Many of the limitations minorities face arguably involve differing ideologies about how and where certain language forms can be used and what their use indexes. This paper looks at the language ideologies that manifest in an adult education program aimed at training African Americans for jobs in the hospitality industry and how these ideologies relate to the students' employment opportunities in customer service positions. By looking closely at how and what ideologies are explicitly and implicitly expressed, the local (re)production of certain sociocultural attitudes and their effect on the employment opportunities of the speakers may be better understood and addressed.


Su, Hsi-Yao
Code-switching between Mandarin and Taiwanese in Three Telephone Conversations: The Negotiation of Interpersonal Relationships among Bilingual Speakers in Taiwan

This study examines the code-switching used in three telephone conversations in Taiwan and analyzes on the microlevel how the bilingual Taiwanese speakers involved use code-switching as a resource to define interpersonal relationships and achieve specific communicative goals.
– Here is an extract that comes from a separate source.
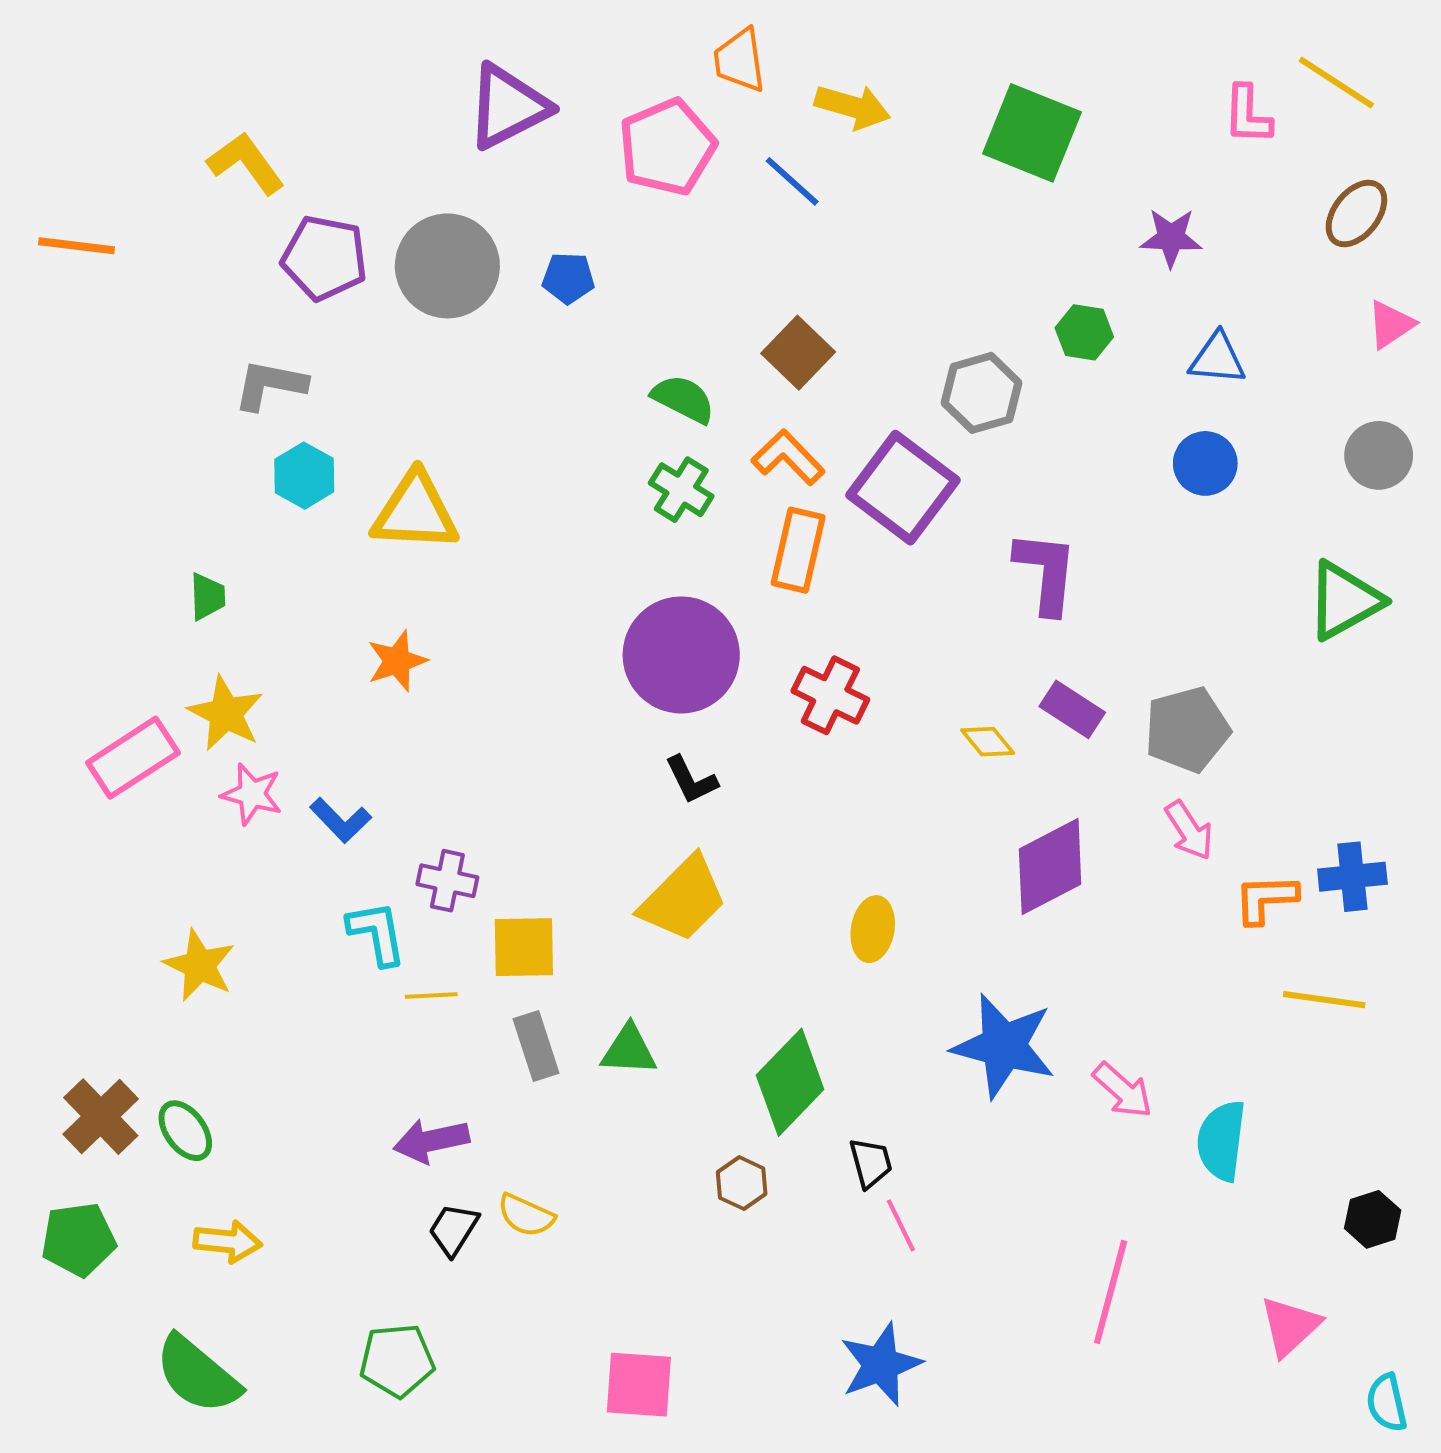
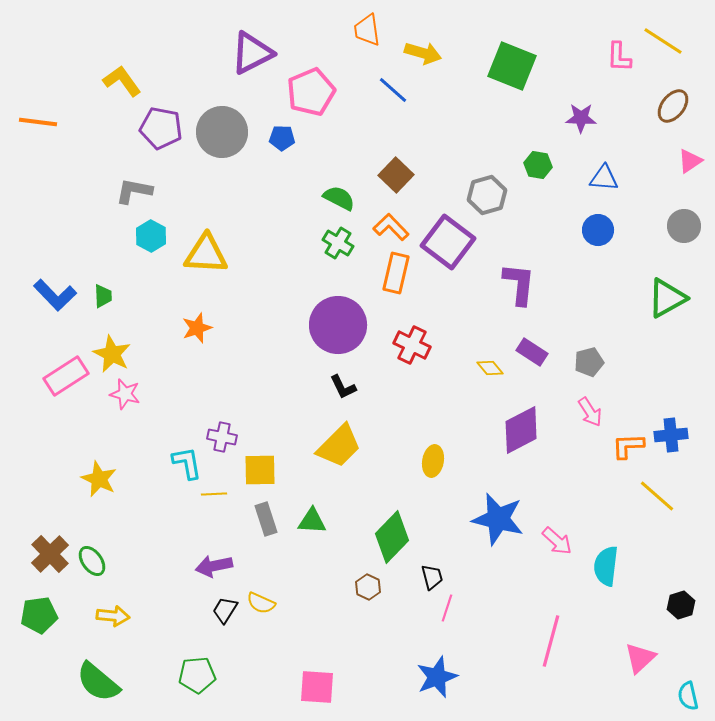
pink pentagon: (667, 147) -> (311, 92), moved
gray pentagon: (1187, 730) -> (589, 362), size x0.7
blue L-shape: (341, 820) -> (55, 295), moved, size x1.4
yellow line: (1324, 1000) -> (657, 496), turned 33
pink line: (901, 1225) -> (447, 608), turned 44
The three conversations share a similar "face-threatening" goal, and thus become particularly interesting and resourceful locations for examining how bilinguals manipulate the two codes to perform their communicative tasks. Social factors such as generation and urbanity also play a role in the employment of code-switching in the three conversations.


Timm, Lenora A
Transforming Breton: A Case Study in Multiply Conflicting Language Ideologies

This study describes a complex and contested set of efforts by mid 20th-c. language strategists in Brittany to modernize and standardize the Breton language in a calculated attempt to hoist Breton to the rank of a world language. It considers accomplishments and setbacks of those efforts, and reactions to them by the traditional Breton-speaking population. It is shown that the language strategists were motivated by conceptions of language refracted through a lens colored by strong notions concerning language and identity and language and political economy. The conclusion considers the possible implications for the perpetuation of Breton as one of Europe's 'small' languages.